I'm trying to use XSLT to convert a simple XML schema to HTML and planned to use fn:replace to replace returns (\n) with <p>;. However, I can't figure out how to use this function properly.

A simplified version of the XSLT I'm using reads:

<?xml version="1.0"?>

<xsl:stylesheet version="1.0" 
                xmlns:xsl="http://www.w3.org/1999/XSL/Transform" 
                xmlns:fn="http://www.w3.org/2005/xpath-functions">
  <xsl:template match="/root">
    <html>
      <body>
        <!-- Replace \n with <p> -->
        <xsl:value-of select="fn:replace(value, '\n', '<p>')" />
      </body>
    </html>
  </xsl:template>
</xsl:stylesheet>

And the input to this XLST is e.g.:

<?xml version="1.0"?>

<root>
  <value><![CDATA[
    Hello
    world!
  ]]></value>
</root>

The conversion fails on fn:replace with an NoSuchMethodException. If I change the replace statement to

<xsl:value-of select="fn:replace('somestring', '\n', '<p>')" />

I get an IllegalArgumentException. How do I use fn:replace to achieve what I want?

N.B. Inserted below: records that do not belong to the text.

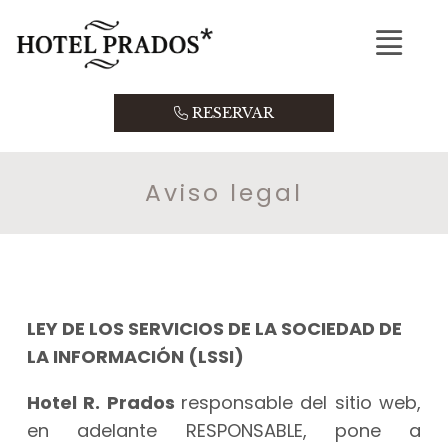
C
Instagram
RESERVAR
INICIO
HABITACIONES
Aviso legal
SERVICIOS
CONTACTO
LEY DE LOS SERVICIOS DE LA SOCIEDAD DE
LA INFORMACIÓN (LSSI)
Hotel R. Prados
responsable del sitio web,
en adelante RESPONSABLE, pone a
TEl.
982 302 119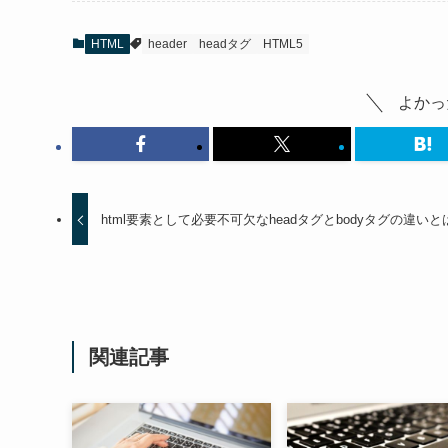
HTML
header
headタグ
HTML5
よかっ
html要素として必要不可欠なheadタグとbodyタグの違いと
関連記事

I'm using Butterfly XML Editor to test the XSLT.

Answer 1

XPath 2.0 has a replace function that you can use with any XSLT 2.0 processor like Saxon 9 or AltovaXML tools or Gestalt. You seem to try to use the function with an XSLT 1.0 processor, that is not going to work. In case you are restricted to an XSLT 1.0 processor you will need to implement the replacement with a named recursive template or with the help of an extension.

However note that even with XSLT 2.0 your attempt to use replace seems wrong as you will produce a text node with a 'p' tag markup while I assume you want to create a 'p' element node in the result. So even with XSLT 2.0 using analyze-string instead of replace is more likely to get you the result you want.

Answer 2

By bumping the version attribute of <xsl:stylesheet> to 2.0 and using

<xsl:value-of select="replace(description, '\n', '<p/>')" disable-output-escaping="yes" />

I was able to make the replace work.